Elita ways in
Martha's Vineyard Times File Photo
Ross Gannon began building his boat, Elita, almost 18 years ago. Her launching into Vineyard Haven Harbor on Saturday, July 10, marked the end of a process marked by contributions from many family members, shipwrights, and former vessels — a joint effort in every sense.
Despite Mr. Gannon's apparent aversion to fanfare and hoopla, more than one hundred people turned out to celebrate the occasion.
The 45-foot sloop was built from a large mixture of woods, some tropical and some from here in New England. Mr. Gannon showed no hesitation in mixing them up. Frames were fabricated from black locust, white oak, and wana. The planking was made up from angelique, silver bali, teak and more wana. The fastenings are bronze. The lead ballast keel was formed and poured in a concrete mold on the builder's property at the very beginning of the project using a fondly remembered but little-used method known as the Chinese Fire Drill. Duane Case, who later worked extensively on Elita, poured the keel for his motor-sailor at the same time.
Wherever possible in Elita, Mr. Gannon used salvaged materials from several vintage and deceased vessels. The 65-horsepower diesel engine now securely bolted to engine beds just aft of the cockpit once lived aboard a converted lifeboat. From another vessel came a skylight, reconditioned and suitably placed above the main saloon. Countless other pieces — the galley sink, the head, foot pump, gooseneck, and even the mainmast itself — were recycled after years of gathering. For Mr. Gannon it is a challenge to walk past anything salvageable, and discarding things isn't much easier.
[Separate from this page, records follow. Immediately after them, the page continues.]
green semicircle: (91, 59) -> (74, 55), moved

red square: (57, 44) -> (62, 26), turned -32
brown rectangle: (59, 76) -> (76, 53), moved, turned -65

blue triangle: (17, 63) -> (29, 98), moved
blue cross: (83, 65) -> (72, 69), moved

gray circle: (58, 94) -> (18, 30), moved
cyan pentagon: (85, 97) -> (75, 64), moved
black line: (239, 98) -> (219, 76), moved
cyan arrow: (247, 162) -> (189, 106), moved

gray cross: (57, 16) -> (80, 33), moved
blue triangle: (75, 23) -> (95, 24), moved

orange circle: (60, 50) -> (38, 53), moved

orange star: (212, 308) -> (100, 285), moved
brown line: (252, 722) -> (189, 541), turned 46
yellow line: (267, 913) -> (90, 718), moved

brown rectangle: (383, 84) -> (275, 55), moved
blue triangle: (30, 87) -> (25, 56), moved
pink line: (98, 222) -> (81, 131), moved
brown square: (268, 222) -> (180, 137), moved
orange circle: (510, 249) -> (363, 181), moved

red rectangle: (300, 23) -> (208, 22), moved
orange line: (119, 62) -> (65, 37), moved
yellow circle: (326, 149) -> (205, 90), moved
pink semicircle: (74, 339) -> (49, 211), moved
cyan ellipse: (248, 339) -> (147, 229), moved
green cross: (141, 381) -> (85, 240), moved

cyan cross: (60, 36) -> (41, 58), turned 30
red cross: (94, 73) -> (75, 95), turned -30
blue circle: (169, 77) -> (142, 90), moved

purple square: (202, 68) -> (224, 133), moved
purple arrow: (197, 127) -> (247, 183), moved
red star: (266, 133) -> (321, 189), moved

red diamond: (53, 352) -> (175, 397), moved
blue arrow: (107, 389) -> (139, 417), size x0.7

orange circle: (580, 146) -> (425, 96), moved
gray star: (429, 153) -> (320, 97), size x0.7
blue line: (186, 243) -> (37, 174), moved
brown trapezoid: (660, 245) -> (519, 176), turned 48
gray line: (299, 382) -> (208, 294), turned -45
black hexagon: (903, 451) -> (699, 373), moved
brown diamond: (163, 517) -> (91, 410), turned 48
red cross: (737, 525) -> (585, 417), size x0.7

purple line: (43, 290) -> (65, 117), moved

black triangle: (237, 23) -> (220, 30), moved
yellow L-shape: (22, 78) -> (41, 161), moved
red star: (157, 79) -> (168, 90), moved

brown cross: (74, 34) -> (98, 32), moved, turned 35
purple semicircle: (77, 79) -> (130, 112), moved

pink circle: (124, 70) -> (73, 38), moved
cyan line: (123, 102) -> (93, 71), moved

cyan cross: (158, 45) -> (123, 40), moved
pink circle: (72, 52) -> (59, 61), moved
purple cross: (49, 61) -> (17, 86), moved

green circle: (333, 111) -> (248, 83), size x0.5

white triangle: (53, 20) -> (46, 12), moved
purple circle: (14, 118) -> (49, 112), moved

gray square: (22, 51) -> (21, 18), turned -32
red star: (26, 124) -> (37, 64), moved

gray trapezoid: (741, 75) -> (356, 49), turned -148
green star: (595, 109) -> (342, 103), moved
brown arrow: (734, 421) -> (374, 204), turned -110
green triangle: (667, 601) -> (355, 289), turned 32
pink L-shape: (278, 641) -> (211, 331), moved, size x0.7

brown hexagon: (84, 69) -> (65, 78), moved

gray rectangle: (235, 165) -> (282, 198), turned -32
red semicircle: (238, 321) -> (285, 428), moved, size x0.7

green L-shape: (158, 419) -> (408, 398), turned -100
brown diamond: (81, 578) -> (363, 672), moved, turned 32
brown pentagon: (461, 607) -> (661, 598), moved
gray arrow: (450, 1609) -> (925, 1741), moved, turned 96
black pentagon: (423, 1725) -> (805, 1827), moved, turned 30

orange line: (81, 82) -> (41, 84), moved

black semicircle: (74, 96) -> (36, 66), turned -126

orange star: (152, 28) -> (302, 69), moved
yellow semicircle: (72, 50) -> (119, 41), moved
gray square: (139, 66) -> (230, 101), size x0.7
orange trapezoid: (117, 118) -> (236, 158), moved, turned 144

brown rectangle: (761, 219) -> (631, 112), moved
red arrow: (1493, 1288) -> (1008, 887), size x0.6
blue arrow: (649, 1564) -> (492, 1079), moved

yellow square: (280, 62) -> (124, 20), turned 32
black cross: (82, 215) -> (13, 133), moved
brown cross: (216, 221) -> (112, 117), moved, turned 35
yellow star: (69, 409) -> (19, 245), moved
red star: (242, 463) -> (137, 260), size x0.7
Elita is a twin headsail sloop designed by the builder's nephew, Antonio Salguero, as a part of his formal education in yacht design at Maine Maritime Academy in Castine, Maine. During Antonio's senior year the plans went back and forth between the designer and uncle until Ross was happy and Antonio was qualified to graduate. The end result is a stoutly built and fetching vessel that both uncle and nephew should be proud of. The permanent and prominent after-deckhouse structure that covers part of the cockpit is unusual, and one of those details that can drive a builder nuts. Kirsten Gannon, Ross's wife, said that it did indeed torture Ross for some time. The end result is a fine balance between practicality and beauty, and it's built like a brick outhouse.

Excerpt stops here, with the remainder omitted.